We saw, this day, Dundee and Aberbrothick, the last of which Dr. Johnson has celebrated in his Journey[213]. Upon the road we talked of the Roman Catholick faith. He mentioned (I think) Tillotson’s argument against transubstantiation: ’That we are as sure we see bread and wine only, as that we read in the Bible the text on which that false doctrine is founded. We have only the evidence of our senses for both[214].’ ’If, (he added,) GOD had never spoken figuratively, we might hold that he speaks literally, when he says, “This is my body[215]."’ BOSWELL. ’But what do you say, Sir, to the ancient and continued tradition of the church upon this point?’ JOHNSON. ’Tradition, Sir, has no place, where the Scriptures are plain; and tradition cannot persuade a man into a belief of transubstantiation. Able men, indeed, have said they believed it.’
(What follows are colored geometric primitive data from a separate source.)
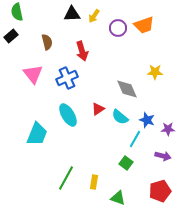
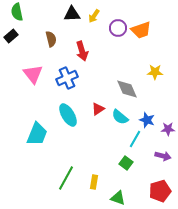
orange trapezoid: moved 3 px left, 5 px down
brown semicircle: moved 4 px right, 3 px up
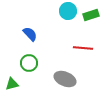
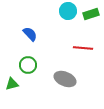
green rectangle: moved 1 px up
green circle: moved 1 px left, 2 px down
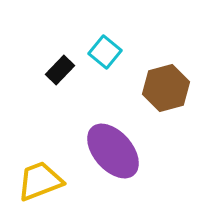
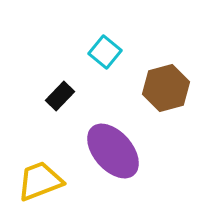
black rectangle: moved 26 px down
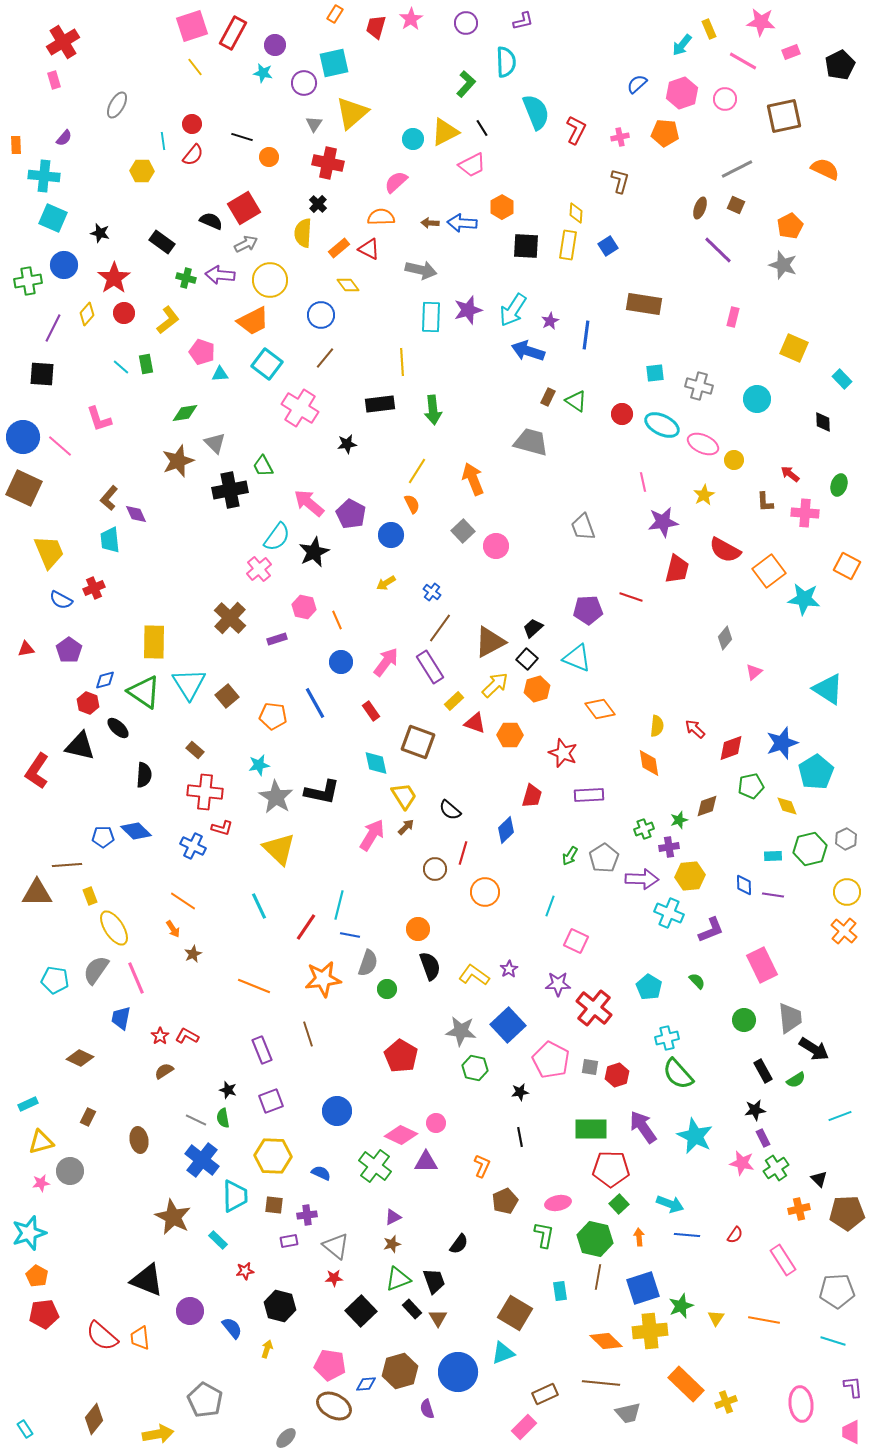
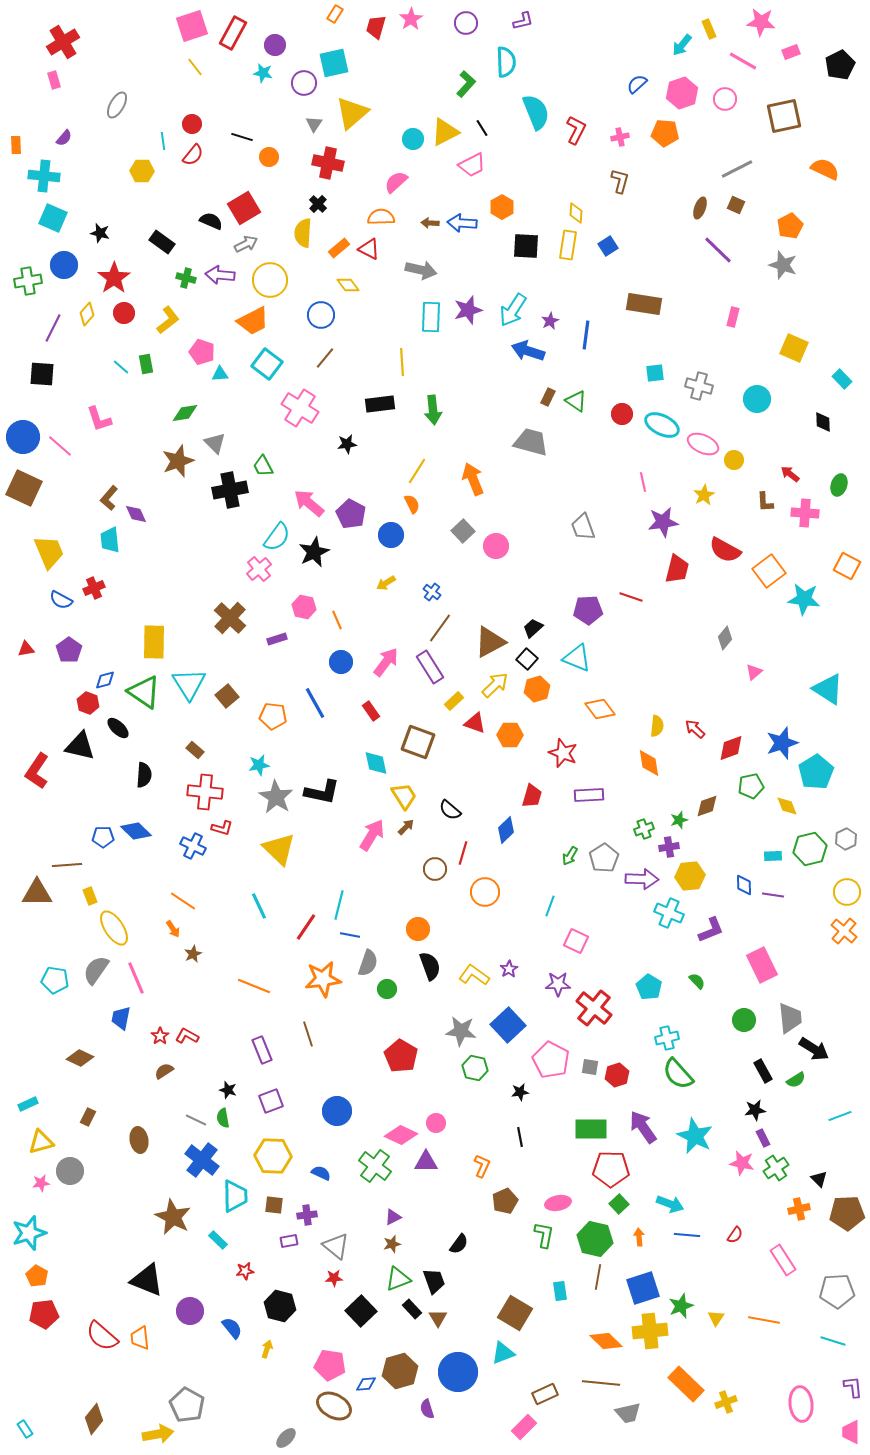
gray pentagon at (205, 1400): moved 18 px left, 5 px down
This is an awful subject. I did not then press Dr. Johnson upon it: nor shall I now enter upon a disquisition concerning the import of those words uttered by our Saviour[216], which had such an effect upon many of his disciples, that they ‘went back, and walked no more with him.’ The Catechism and solemn office for Communion, in the Church of England, maintain a mysterious belief in more than a mere commemoration of the death of Christ, by partaking of the elements of bread and wine.
Dr. Johnson put me in mind, that, at St. Andrews, I had defended my profession very well, when the question had again been started, Whether a lawyer might honestly engage with the first side that offers him a fee. ’Sir, (said I,) it was with your arguments against Sir William Forbes[217]: but it was much that I could wield the arms of Goliah.’
He said, our judges had not gone deep in the question concerning literary property. I mentioned Lord Monboddo’s opinion, that if a man could get a work by heart, he might print it, as by such an act the mind is exercised. JOHNSON. ’No, Sir; a man’s repeating it no more makes it his property, than a man may sell a cow which he drives home.’ I said, printing an abridgement of a work was allowed, which was only cutting the horns and tail off the cow. JOHNSON. ’No, Sir; ’tis making the cow have a calf[218].’
About eleven at night we arrived at Montrose. We found but a sorry inn, where I myself saw another waiter put a lump of sugar with his fingers into Dr. Johnson’s lemonade, for which he called him ‘Rascal!’ It put me in great glee that our landlord was an Englishman. I rallied the Doctor upon this, and he grew quiet[219]. Both Sir John Hawkins’s and Dr. Burney’s History of Musick had then been advertised. I asked if this was not unlucky: would not they hurt one another? JOHNSON. ’No, Sir. They will do good to one another. Some will buy the one, some the other, and compare them; and so a talk is made about a thing, and the books are sold.’
He was angry at me for proposing to carry lemons with us to Sky, that he might be sure to have his lemonade. ’Sir, (said he,) I do not wish to be thought that feeble man who cannot do without any thing. Sir, it is very bad manners to carry provisions to any man’s house, as if he could not entertain you. To an inferior, it is oppressive; to a superior, it is insolent.’